PROBLEM REQUIREMENTS: How many of the lines below hold the string "TECHSPO"? Say only the number.

Dataset entries:
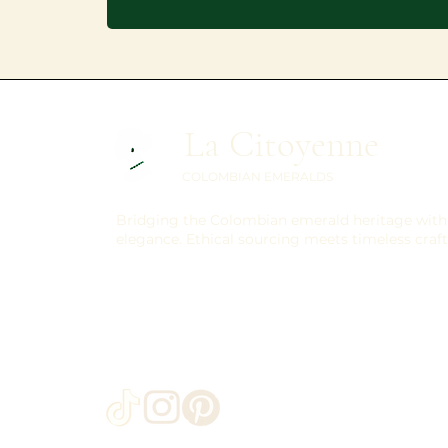
La Citoyenne
COLOMBIAN EMERALDS
Bridging the Colombian emerald heritage with 
elegance. Ethical sourcing meets timeless craf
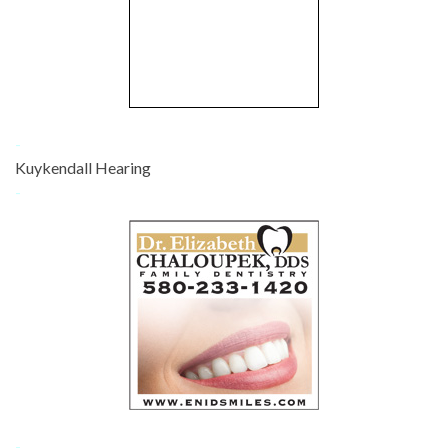
-
Kuykendall Hearing
-
-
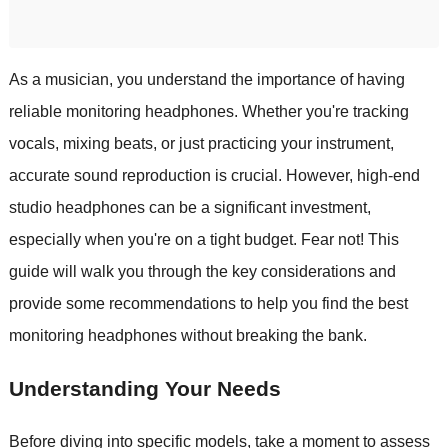
As a musician, you understand the importance of having
reliable monitoring headphones. Whether you're tracking
vocals, mixing beats, or just practicing your instrument,
accurate sound reproduction is crucial. However, high-end
studio headphones can be a significant investment,
especially when you're on a tight budget. Fear not! This
guide will walk you through the key considerations and
provide some recommendations to help you find the best
monitoring headphones without breaking the bank.
Understanding Your Needs
Before diving into specific models, take a moment to assess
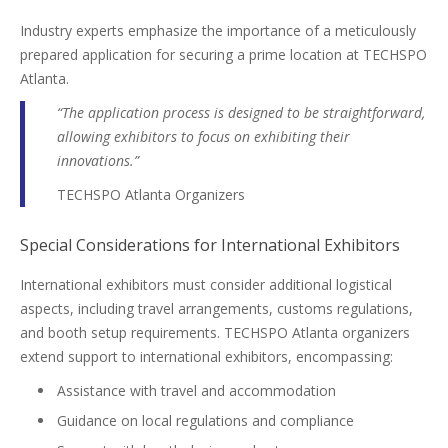
Industry experts emphasize the importance of a meticulously
prepared application for securing a prime location at TECHSPO
Atlanta.
“The application process is designed to be straightforward,
allowing exhibitors to focus on exhibiting their
innovations.”
TECHSPO Atlanta Organizers
Special Considerations for International Exhibitors
International exhibitors must consider additional logistical
aspects, including travel arrangements, customs regulations,
and booth setup requirements. TECHSPO Atlanta organizers
extend support to international exhibitors, encompassing:
Assistance with travel and accommodation
Guidance on local regulations and compliance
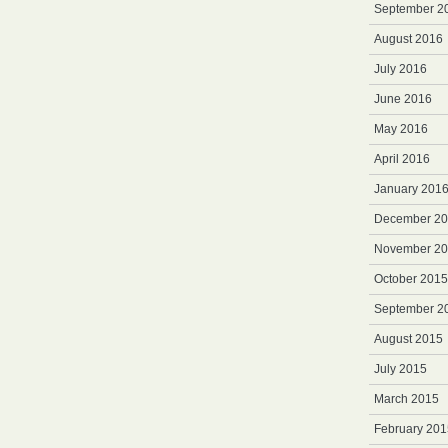
September 2
August 2016
July 2016
June 2016
May 2016
April 2016
January 201
December 2
November 2
October 2015
September 2
August 2015
July 2015
March 2015
February 201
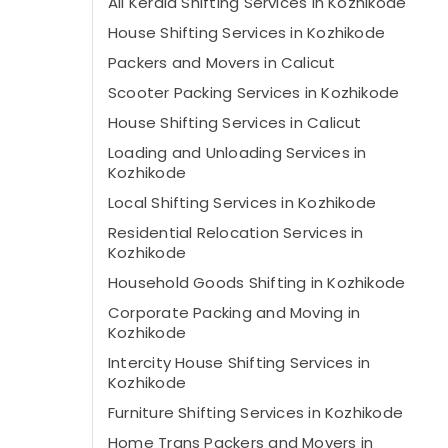
All Kerala Shifting Services in Kozhikode
House Shifting Services in Kozhikode
Packers and Movers in Calicut
Scooter Packing Services in Kozhikode
House Shifting Services in Calicut
Loading and Unloading Services in
Kozhikode
Local Shifting Services in Kozhikode
Residential Relocation Services in
Kozhikode
Household Goods Shifting in Kozhikode
Corporate Packing and Moving in
Kozhikode
Intercity House Shifting Services in
Kozhikode
Furniture Shifting Services in Kozhikode
Home Trans Packers and Movers in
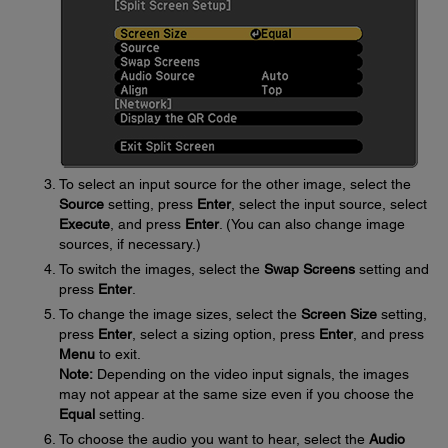
To select an input source for the other image, select the
Source
setting, press
Enter
, select the input source, select
Execute
, and press
Enter
. (You can also change image
sources, if necessary.)
To switch the images, select the
Swap Screens
setting and
press
Enter
.
To change the image sizes, select the
Screen Size
setting,
press
Enter
, select a sizing option, press
Enter
, and press
Menu
to exit.
Note:
Depending on the video input signals, the images
may not appear at the same size even if you choose the
Equal
setting.
To choose the audio you want to hear, select the
Audio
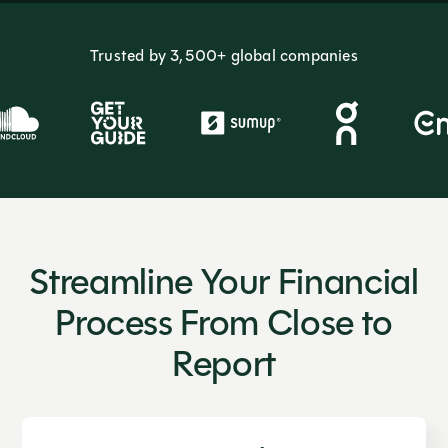
Trusted by 3,500+ global companies
Streamline Your Financial
Process From Close to
Report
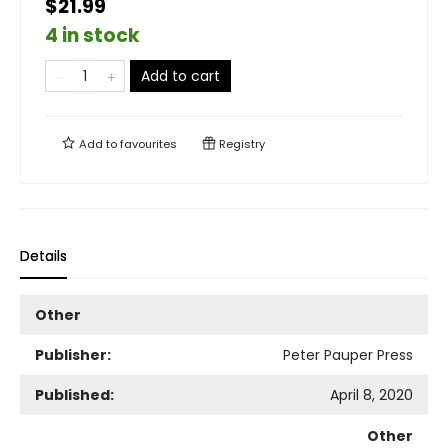
$21.99
4 in stock
Add to cart
Add to
favourites
Registry
Details
Other
Publisher:
Peter Pauper Press
Published:
April 8, 2020
Other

WRITTEN ANSWER: 3